Dr. J. Gaskell, Dean
Ontario Institute for Studies in Education
University of Toronto
252 Bloor Street West
Toronto, Ontario M5S 1V6
Dear Dr. Gaskell:
It has come to my attention that OISE/UT is making plans to close its doctoral program in History and Philosophy of Education. I am writing today in order to express my disappointment that such a plan is being considered, and to urge you to continue supporting and strengthening the program.
I took two graduate degrees from the History and Philosophy program: a Master of Arts (2003) and Doctor of Philosophy (2007). During my time as a graduate student and in the period since my graduation I have achieved much success in the academy and have been noted publicly as making a significant contribution to the knowledge in my area and the academy in general.

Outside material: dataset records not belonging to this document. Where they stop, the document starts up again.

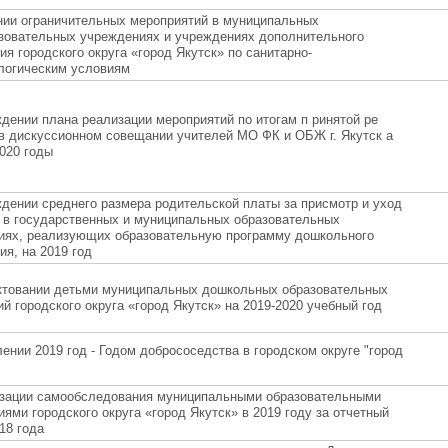
нии ограничительных мероприятий в муниципальных
зовательных учреждениях и учреждениях дополнительного
ия городского округа «город Якутск» по санитарно-
логическим условиям
дении плана реализации мероприятий по итогам п ринятой ре
в дискуссионном совещании учителей МО ФК и ОБЖ г. Якутск а
2020 годы
дении среднего размера родительской платы за присмотр и уход
 в государственных и муниципальных образовательных
циях, реализующих образовательную программу дошкольного
ия, на 2019 год
ктовании детьми муниципальных дошкольных образовательных
й городского округа «город Якутск» на 2019-2020 учебный год
ении 2019 год - Годом добрососедства в городском округе "город
изации самообследования муниципальными образовательными
иями городского округа «город Якутск» в 2019 году за отчетный
18 года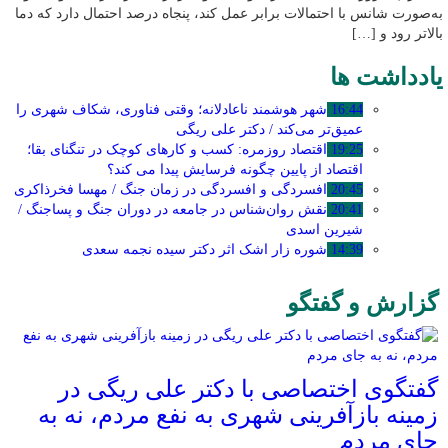
به‌صورت شانس با احتمالات برابر عمل کند، پنجاه درصد احتمال دارد که دما
بالاتر رود و […]
یادداشت ها
16:44
شهر هوشمند ناعادلانه؛ وقتی فناوری، شکاف شهری را
عمیق‌تر می‌کند / دکتر علی ریگی
19:25
اقتصاد روزمره: کسب‌ و کارهای کوچک در تنگنای بقا؛
اقتصاد از پایین چگونه فرسایش پیدا می کند؟
20:45
افسردگی و افسردگی در زمان جنگ / مهسا فخرذاکری
20:41
نقش روان‌شناس در جامعه در دوران جنگ و پساجنگ /
شیرین اسدی
14:39
شوره زار اشک اثر دکتر سیده نجمه سعدی
گزارش و گفتگو
گفتگوی اختصاصی با دکتر علی ریگی در
زمینه بازآفرینی شهری به نفع مردم، نه به
جای مردم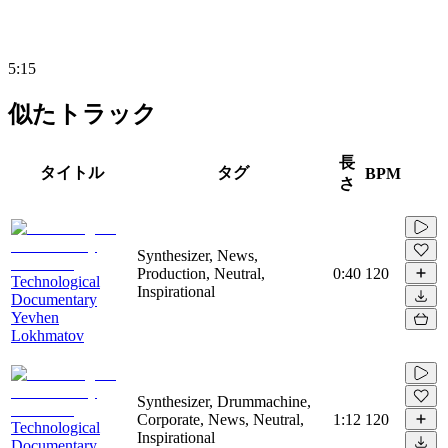
5:15
似たトラック
長
タイトル
タグ
BPM
さ
Synthesizer, News,
Production, Neutral,
0:40
120
Technological
Inspirational
Documentary
Yevhen
Lokhmatov
Synthesizer, Drummachine,
Corporate, News, Neutral,
1:12
120
Technological
Inspirational
Documentary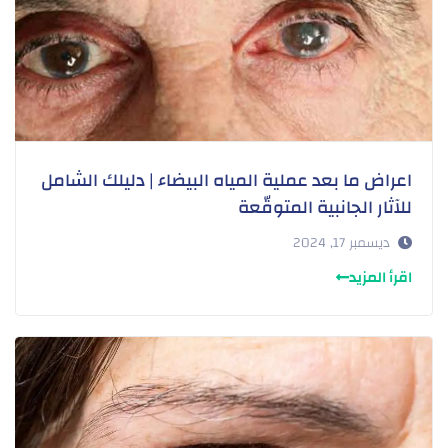
اعراض ما بعد عملية المياه البيضاء | دليلك الشامل
للآثار الجانبية المتوقّعة
ديسمبر 17, 2024
اقرأ المزيد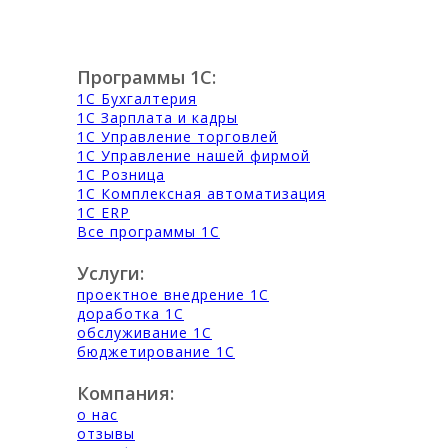
Программы 1С:
1С Бухгалтерия
1С Зарплата и кадры
1С Управление торговлей
1С Управление нашей фирмой
1С Розница
1С Комплексная автоматизация
1С ERP
Все программы 1С
Услуги:
проектное внедрение 1С
доработка 1С
обслуживание 1С
бюджетирование 1С
Компания:
о нас
отзывы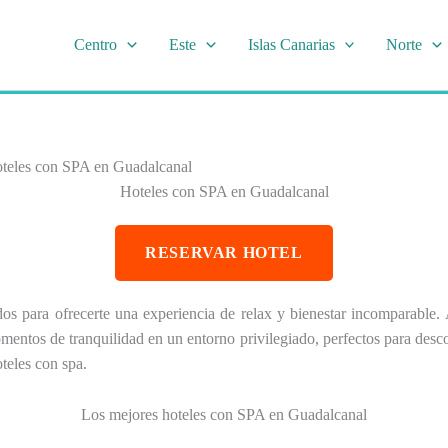
Centro
Este
Islas Canarias
Norte
teles con SPA en Guadalcanal
Hoteles con SPA en Guadalcanal
RESERVAR HOTEL
os para ofrecerte una experiencia de relax y bienestar incomparable. 
ntos de tranquilidad en un entorno privilegiado, perfectos para descone
teles con spa.
Los mejores hoteles con SPA en Guadalcanal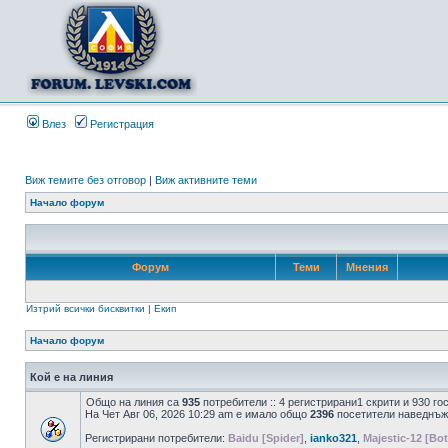
Влез
Регистрация
Виж темите без отговор
|
Виж активните теми
Начало форум
Форум
Теми
Мнения
Изтрий всички бисквитки
|
Екип
Начало форум
Кой е на линия
Общо на линия са
935
потребители :: 4 регистрирани1 скрити и 930 г
На Чет Авг 06, 2026 10:29 am е имало общо
2396
посетители наведнъж
Регистрирани потребители:
Baidu [Spider]
,
ianko321
,
Majestic-12 [Bot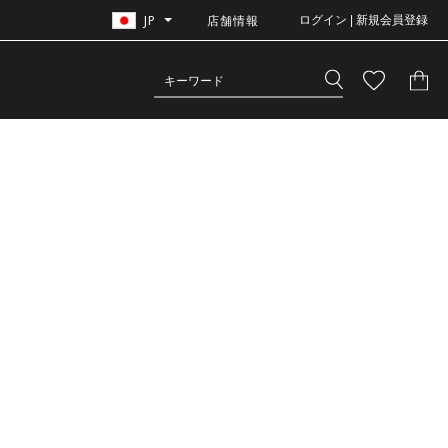
JP
店舗情報
ログイン | 新規会員登録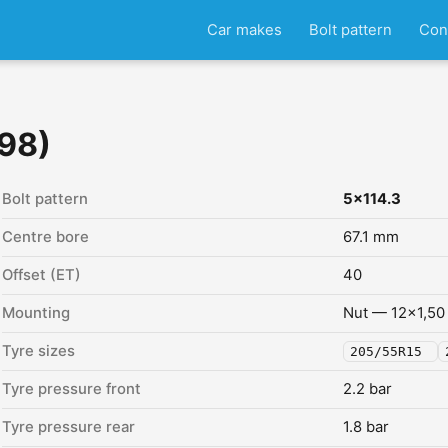
Car makes
Bolt pattern
Con
998)
Bolt pattern
5x114.3
Centre bore
67.1 mm
Offset (ET)
40
Mounting
Nut — 12x1,50
Tyre sizes
205/55R15
Tyre pressure front
2.2 bar
Tyre pressure rear
1.8 bar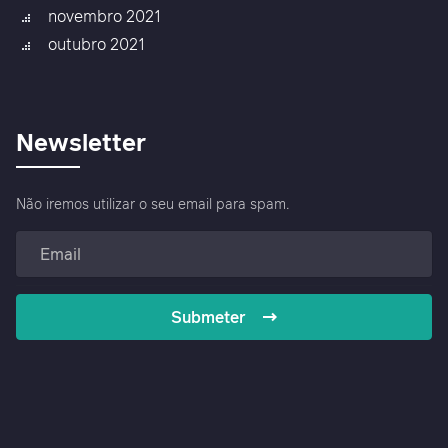
novembro 2021
outubro 2021
Newsletter
Não iremos utilizar o seu email para spam.
Submeter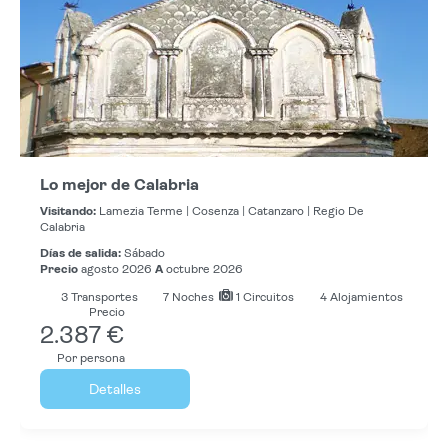
Lo mejor de Calabria
Visitando:
Lamezia Terme |
Cosenza |
Catanzaro |
Regio De
Calabria
Días de salida:
Sábado
Precio
agosto 2026
A
octubre 2026
3
Transportes
7
Noches
1 Circuitos
4 Alojamientos
Precio
2.387 €
Por persona
Detalles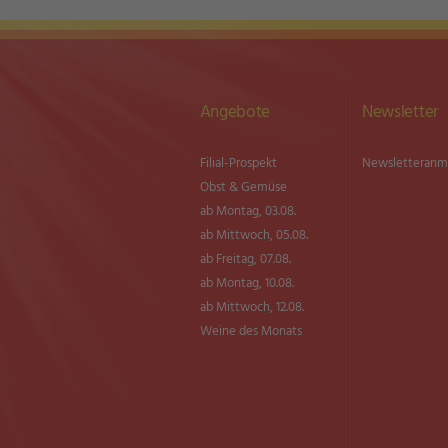
Angebote
Newsletter
Filial-Prospekt
Newsletter­an
Obst & Gemüse
ab Montag, 03.08.
ab Mittwoch, 05.08.
ab Freitag, 07.08.
ab Montag, 10.08.
ab Mittwoch, 12.08.
Weine des Monats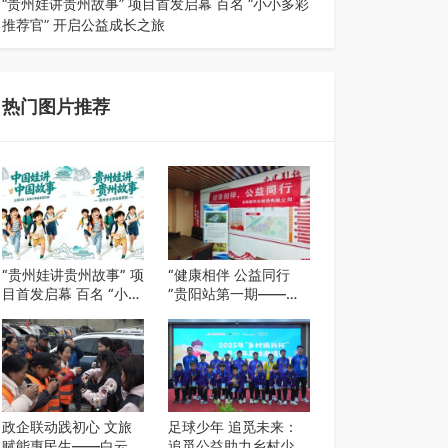
“贵州娃讲贵州故事” 项目首发启幕 百名 “小小多彩
推荐官” 开启公益成长之旅
近日，由贵州教育出版社、阅美黔途阅见中国全国
阅读行动网络贵州站，遵义融媒体传媒集…
热门图片推荐
“贵州娃讲贵州故事” 项
“健康相伴 公益同行
目首发启幕 百名 “小小
”贵阳站第一期——岳
多彩推荐官” 开启公益
阳新华达制药贵阳社区
成长之旅
健康公益科普活动
政企联动践初心 文旅
足球少年 追觅未来：
赋能惠民生——白云区
追觅公益助力乡村少年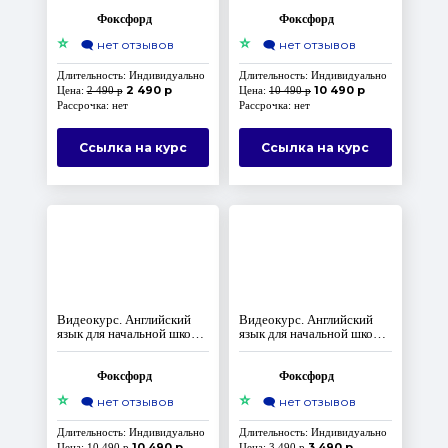
Уровень Elementary
Фоксфорд
Фоксфорд
⭐
⭐
🗨️
нет отзывов
🗨️
нет отзывов
Длительность: Индивидуально
Длительность: Индивидуально
2 490 р
10 490 р
Цена:
2 490 р
Цена:
10 490 р
Рассрочка: нет
Рассрочка: нет
Ссылка на курс
Ссылка на курс
Видеокурс. Английский
Видеокурс. Английский
язык для начальной школы.
язык для начальной школы.
Уровень Pre-Intermediate
English Lab: творчество
на английском
Фоксфорд
Фоксфорд
⭐
⭐
🗨️
нет отзывов
🗨️
нет отзывов
Длительность: Индивидуально
Длительность: Индивидуально
10 490 р
3 490 р
Цена:
10 490 р
Цена:
3 490 р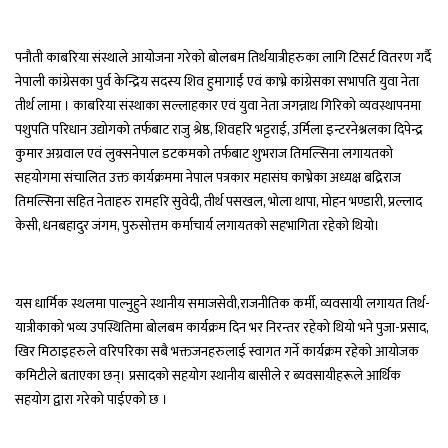
पनौती काबरिया संस्थाले आयोजना गरेको बोलबम तिर्थयात्रीहरुका लागि टिसर्ट वितरण गर्दै
नेपाली कांग्रेसका पुर्व केन्द्रिय सदस्य शिव हुमागाईं एवं काभ्रे कांग्रेसका सभापति युवा नेता
तीर्थ लामा । काबरिया संस्थाका सल्लाहकार एवं युवा नेता जगन्नाथ गिरिको व्यवस्थापनमा
पशुपति परिधान उद्योगको तर्फबाट राजु श्रेष्ठ, शिवहरि भट्टराई, उर्मिला इन्टरनेश्नलका दिपेन्द्र
कुमार अग्रवाल एवं लुक्सनेपाल डटकमको तर्फबाट शुभराज तिमल्सिना लगायतको
सहयोगमा संचालित उक्त कार्यक्रममा नेपाल पत्रकार महासंघ काभ्रेका अध्यक्ष बद्रिराज
तिमल्सिना सहित नेताहरु रामहरि सुवेदी, तीर्थ पसखल, भोला थापा, मोहन भण्डारी, प्रल्लाद
केसी, धनबहादुर जंगम, पुरुसोत्तम कर्माचार्य लगायतको सहभागिता रहेको थियो।
यस धार्मिक स्थलमा पाल्नुहुने स्थानीय समाजसेवी,राजनीतिक कर्मी, व्यवसायी लगायत तिर्थ-
यात्रीकाको भव्य उपस्थितिमा बोलबम कार्यक्रम दिन भर निरन्तर रहेको थियो भने पुजा-प्रसाद,
खिर मिठाइहरुले वरिपरिका सबै भक्तजनहरुलाई स्वागत गर्ने कार्यक्रम रहेको आयोजक
कमिटीले बताएका छन्। प्रसादको सहयोग स्थानीय बासीले र ब्यवसायीहरूले आर्थिक
सहयोग द्वारा गरेको पाईएको छ ।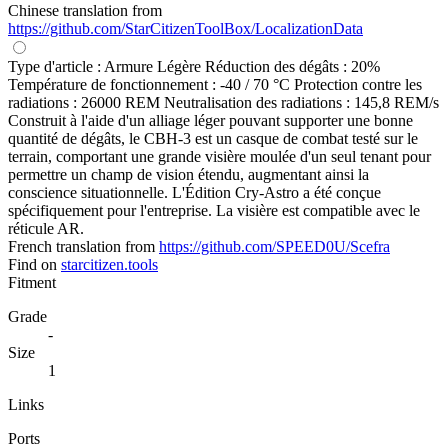
Chinese translation from
https://github.com/StarCitizenToolBox/LocalizationData
Type d'article : Armure Légère Réduction des dégâts : 20%
Température de fonctionnement : -40 / 70 °C Protection contre les
radiations : 26000 REM Neutralisation des radiations : 145,8 REM/s
Construit à l'aide d'un alliage léger pouvant supporter une bonne
quantité de dégâts, le CBH-3 est un casque de combat testé sur le
terrain, comportant une grande visière moulée d'un seul tenant pour
permettre un champ de vision étendu, augmentant ainsi la
conscience situationnelle. L'Édition Cry-Astro a été conçue
spécifiquement pour l'entreprise. La visière est compatible avec le
réticule AR.
French translation from
https://github.com/SPEED0U/Scefra
Find on
starcitizen.tools
Fitment
Grade
-
Size
1
Links
Ports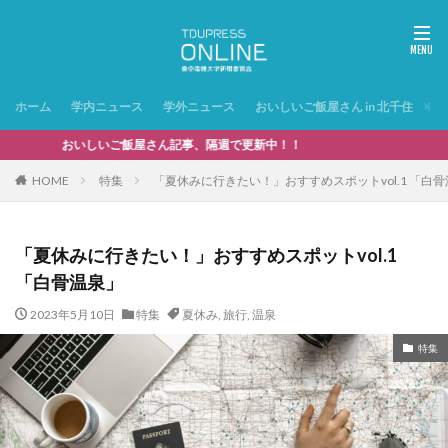
ホーム
学内ニュース
学外ニュース
おいしいご飯屋さん in 北千住
特
おいしいご飯屋さん記事、隔週で更新中！！
HOME
特集
「夏休みに行きたい！」おすすめスポットvol.1 「白
「夏休みに行きたい！」おすすめスポットvol.1
「白骨温泉」
2023年5月10日
特集
夏休み
,
旅行
,
温泉
特集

In particular, I would like to point out that my doctoral research, The Moral and Pedagogical Importance of Dissent to Catholic Education, received the Association for Moral Education’s 2009 Dissertation Prize for making a “substantial impact both on the field and on policy and practice.” Since graduation I have taken up a faculty position in Educational Foundations at the University of Victoria, and have had great successes in teaching (scores of 4.1 or greater out of 5), research (thirteen publications and seven in review or in press), and service (member of the Faculty of Education’s Adjudications and Appeals Committee, the Learning and Teaching Centre’s Course Redesign Workshop Committee, and Associate Fellow at the Centre for the Study of Religion and Society). I emphatically submit that I do not make these statements in order to self-aggrandize, but rather to attribute them to the teaching, mentorship, thesis supervision, and research collaborations that I was offered while a student in the History and Philosophy program at OISE/UT. Professors Boler, Portelli, Ford, and Boyd are each instrumental figures in the contributions that I make at the University of Victoria.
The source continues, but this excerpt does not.